Transtemporeal Adventuress: Drinking when she is driving helps her to focus on the timelines. Iris baulks at the idea of there being rules to time travel - clearly Jo has been trapped in the Doctor's way of thinking ever since she stopped travelling with him. Iris has a lot of work to do with this one. The only parties she will go to contain fabulous, beautiful famous people. I don't care how many of Iris' tales are apocryphal or not, she spins a great yarn and in the end of the day isn't that what matters? She was an extra on the film Boudica and kept pointing out the inaccuracies because she was there at the real event. The thought of the Doctor's gallantry makes Iris moisten. She's with the sisterhood, a feminist to the last. Find and Replace offered up a bawdy, hilariously screwball Iris but this time around Magrs has gone for a more balanced approach. She's capable of moments of great insight and depth in between swigging back the champagne and flirting with the fellas. There's an unexpected moment when she quietly admits that she is always blamed by the Doctor for all manner of temporal criminalities. Iris has grown very fond of Jo Jones and is worried that if she realised she had the opportunity to head off with a breathlessly dreamy version of the Doctor (the 8th Doctor is exactly the sort of romantic drip that Jo used to fall for) she will smuggled herself in his TARDIS before you know it. Iris screams for help in the face of grisly nasties until she is reminded that she is a feminist and she offers to give them a bunch of fives.

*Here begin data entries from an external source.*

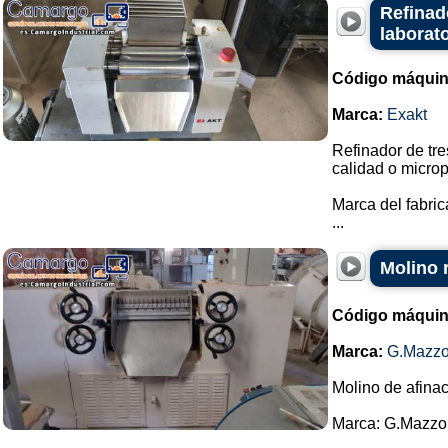
Refinad
laborat
Código máquin
Marca:
Exakt
Refinador de tre
calidad o microp
Marca del fabric
...
Molino 
Código máquin
Marca:
G.Mazzo
Molino de afina
Marca: G.Mazzo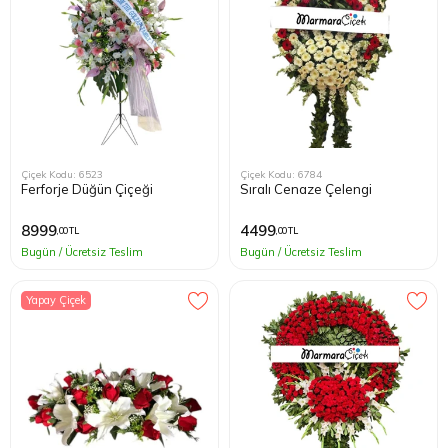
Çiçek Kodu: 6523
Çiçek Kodu: 6784
Ferforje Düğün Çiçeği
Sıralı Cenaze Çelengi
8999
4499
,00 TL
,00 TL
Bugün / Ücretsiz Teslim
Bugün / Ücretsiz Teslim
Yapay Çiçek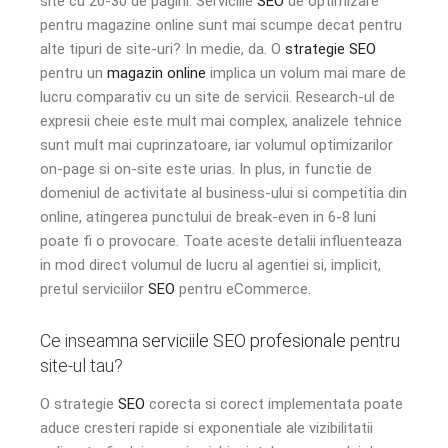
site cu 20-30 de pagini. Serviciile
SEO
de optimizare
pentru magazine online sunt mai scumpe decat pentru
alte tipuri de site-uri? In medie, da. O
strategie SEO
pentru un
magazin online
implica un volum mai mare de
lucru comparativ cu un site de servicii. Research-ul de
expresii cheie este mult mai complex, analizele tehnice
sunt mult mai cuprinzatoare, iar volumul optimizarilor
on-page si on-site este urias. In plus, in functie de
domeniul de activitate al business-ului si competitia din
online, atingerea punctului de break-even in 6-8 luni
poate fi o provocare. Toate aceste detalii influenteaza
in mod direct volumul de lucru al agentiei si, implicit,
pretul serviciilor
SEO
pentru eCommerce.
Ce inseamna
serviciile SEO profesionale
pentru
site-ul tau?
O strategie
SEO
corecta si corect implementata poate
aduce cresteri rapide si exponentiale ale vizibilitatii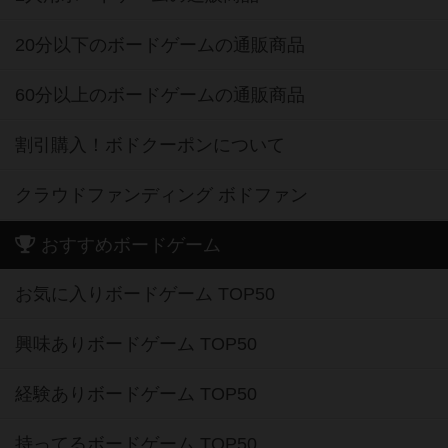
20分以下のボードゲームの通販商品
60分以上のボードゲームの通販商品
割引購入！ボドクーポンについて
クラウドファンディング ボドファン
おすすめボードゲーム
お気に入りボードゲーム TOP50
興味ありボードゲーム TOP50
経験ありボードゲーム TOP50
持ってるボードゲーム TOP50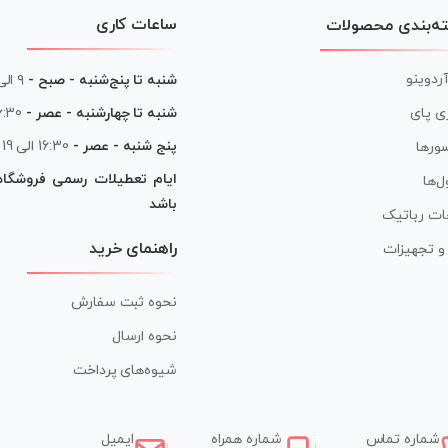
ساعات کاری
ه‌بندی محصولات
آردوینو
شنبه تا پنج‌شنبه - صبح -
۹ الی ۱۳
شنبه تا چهارشنبه - عصر -
16:30 الی
ی پای
پنج شنبه - عصر -
16:30 الی 19
ورها
ایام تعطیلات رسمی فروشگا
ل‌ها
باشد
ات رباتیک
راهنمای خرید
ر و تجهیزات
نحوه ثبت سفارش
نحوه ارسال
شیوه‌های پرداخت
شماره تماس
شماره همراه
ایمیل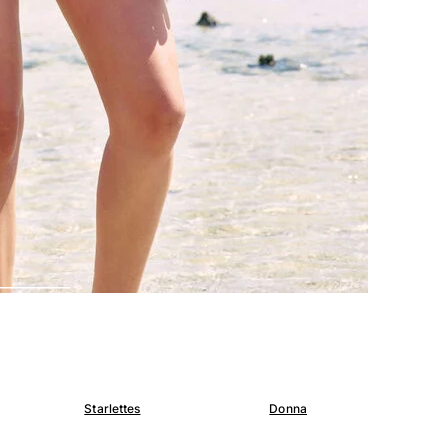
Starlettes
Donna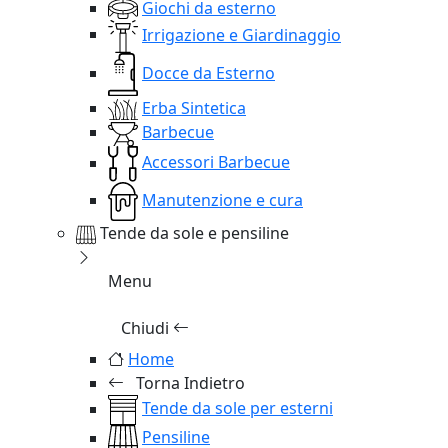
Giochi da esterno
Irrigazione e Giardinaggio
Docce da Esterno
Erba Sintetica
Barbecue
Accessori Barbecue
Manutenzione e cura
Tende da sole e pensiline
Menu
Chiudi
Home
Torna Indietro
Tende da sole per esterni
Pensiline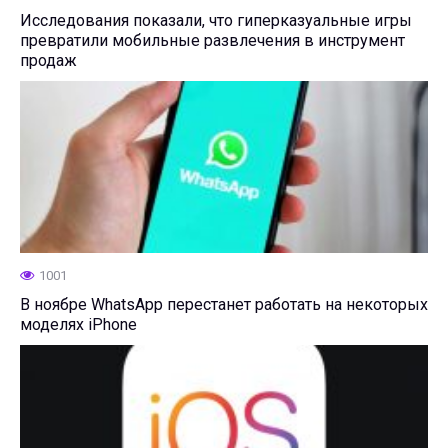
Исследования показали, что гиперказуальные игры
превратили мобильные развлечения в инструмент
продаж
1001
В ноябре WhatsApp перестанет работать на некоторых
моделях iPhone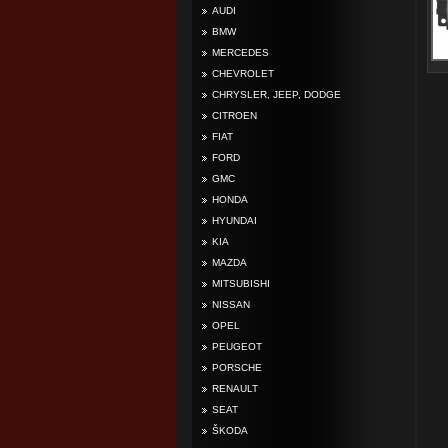
AUDI
BMW
MERCEDES
CHEVROLET
CHRYSLER, JEEP, DODGE
CITROEN
FIAT
FORD
GMC
HONDA
HYUNDAI
KIA
MAZDA
MITSUBISHI
NISSAN
OPEL
PEUGEOT
PORSCHE
RENAULT
SEAT
ŠKODA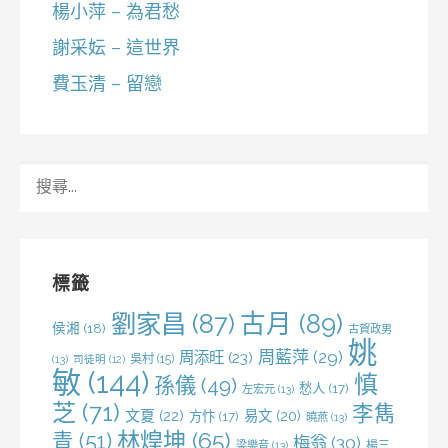
楊小萍 – 為君愁
謝采妘 – 這世界
費玉清 – 留戀
搜
尋
關
鍵
字:
標籤
劉家昌
(87)
古月
(89)
侯湘
(18)
古賀政男
姚
周藍萍
(29)
周添旺
(23)
吳村
(15)
(13)
司徒明
(12)
敏
(144)
慎
孫儀
(49)
愁人
(17)
左宏元
(13)
芝
(71)
李雋
文夏
(22)
易文
(20)
方忭
(17)
曉燕
(13)
林煌坤
(65)
青
(51)
梅翁
(30)
梁樂音
(13)
楊三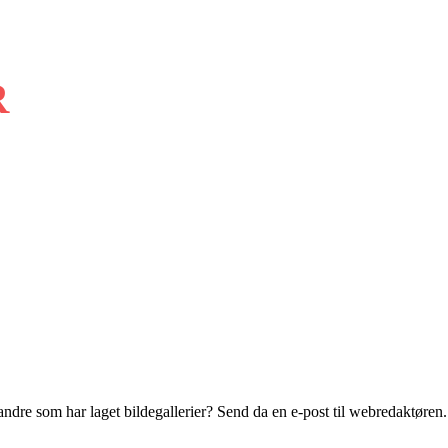
R
ndre som har laget bildegallerier? Send da en e-post til webredaktøren.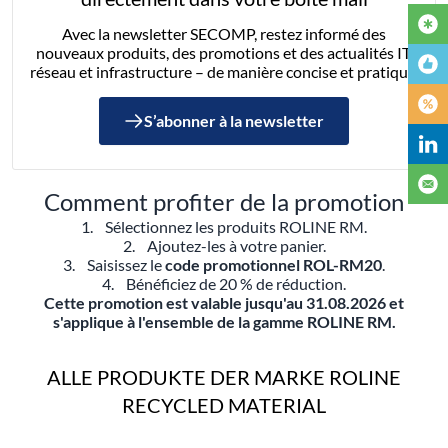
Avec la newsletter SECOMP, restez informé des
nouveaux produits, des promotions et des actualités IT,
réseau et infrastructure – de manière concise et pratique.
S’abonner à la newsletter
Comment profiter de la promotion
1. Sélectionnez les produits ROLINE RM.
2. Ajoutez-les à votre panier.
3. Saisissez le
code promotionnel ROL-RM20
.
4. Bénéficiez de 20 % de réduction.
Cette promotion est valable jusqu'au 31.08.2026 et
s'applique à l'ensemble de la gamme ROLINE RM.
ALLE PRODUKTE DER MARKE ROLINE
RECYCLED MATERIAL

How can you fail to love this woman? Because of late night chillers Iris has learnt something about late night creature features. Iris doesn't like being compared with the Doctor, the dilettante fop! She was off her face most of the time in her youth and so she cannot be blamed for leaving a bottle of elixir from the Higher Tombs of the Atrixians lying about for anybody to get hold of. She's less heroic than the Doctor, sometimes she does things for purely selfish reasons. She got her mitts on the elixir so she could shed a couple of years and make herself more palatable again. Iris admits she is more like Jo than she is the Doctor and that she doesn't have an extra set of lives - I wonder if she is fibbing again. You never can tell with this one.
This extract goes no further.